District looking to cut costs, increase revenues to bridge budget gap.

The Abbotsford school board must bridge a $3.5-million budget gap for the coming year, due in part to a province-wide directive to cut administrative spending.

The district will hold a public information meeting Tuesday at 7 p.m., at which the public can review a preliminary version of the 2015-16 budget and ask questions.

That preliminary budget won’t include trimming, but district secretary-treasurer Ray Velestuk said available options will be discussed at the meeting.

The district currently has nearly $177 million in expenditures on its books. To get that figure down, Velestuk said the board will have to look at a range of ways to decrease costs.

“We’re looking at things that are outside the classroom,” he said.
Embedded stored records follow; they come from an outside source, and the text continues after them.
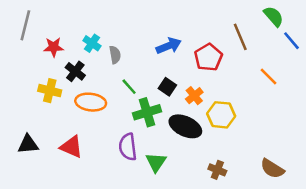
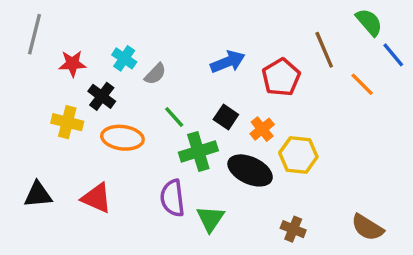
gray semicircle: (115, 55) -> (155, 74), turned 54
orange line: (268, 76) -> (362, 84), moved

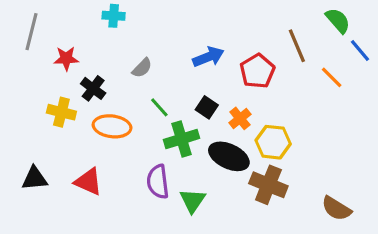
cyan cross: (124, 58) -> (114, 16), moved, turned -30
brown cross: (293, 229) -> (268, 185), moved, size x1.6

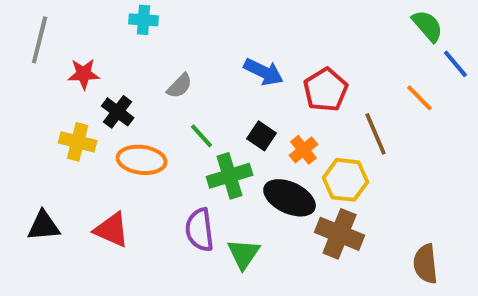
brown line: (297, 46) -> (375, 134), moved
blue arrow: (208, 57) -> (264, 72), turned 48
brown semicircle: (336, 208) -> (425, 264), turned 52

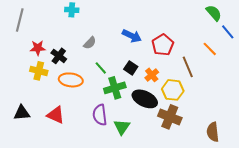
red star: (84, 74) -> (38, 48), moved

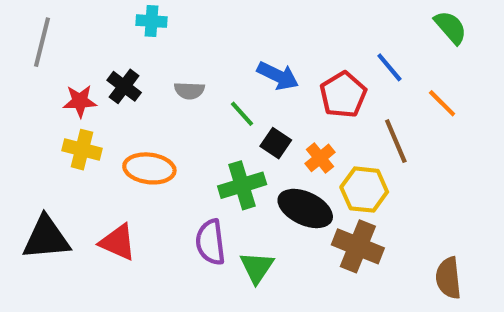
blue line: (228, 32) -> (389, 67), moved
gray semicircle: (90, 43) -> (189, 91), turned 48
black cross: (59, 56) -> (124, 86), moved
green line: (101, 68) -> (242, 114), moved
black triangle: (22, 113) -> (46, 238), size x1.4

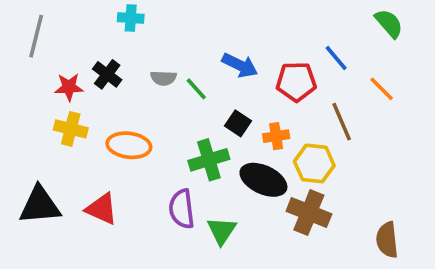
red pentagon: (343, 95) -> (296, 82), turned 30
green line: (242, 114) -> (196, 89), moved
orange cross: (320, 158) -> (276, 136), turned 30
That goes beyond cost reductions at the administrative level, as the district will review non-classroom programs and services and consider reductions or ways to streamline or share them. The district supports numerous post-curricular activities, in-school services like counselling and special events.

“We have to make some fairly big changes,” he said. “I don’t think it’s insurmountable, but we have to change how we operate. It will be different after July 1 than what it is today.”

The board will also look at its revenue sources, including tuition for international students, and fees for transportation and facility rentals. The district is currently projecting a total deficit of $5 million. Of that, the district had previously anticipated spending $1.4 million from its accumulated surplus on programming. But that still leaves the district with around $3.5 million more in expenses than revenues.

In February, the B.C. government ordered the province’s school districts to find a total of $29 million in “administrative efficiencies” in their upcoming budgets. Abbotsford’s share of that for 2015/16 is about $1 million. (A second round of ordered cuts next year will force the district to shave an additional $900,000.)

Another $1.4 million of the shortfall is due to a lack of “holdback” funding from the province. That money may materialize, but Velestuk said much of it will go towards funding the province’s “Next Generation Network” initiative, which aims to improving internet service in schools around the province.

The rest of the deficit – about $1 million – is due to a range of escalating expenses, the largest of which is teacher salaries, which increased by about $600,000 over the previous year.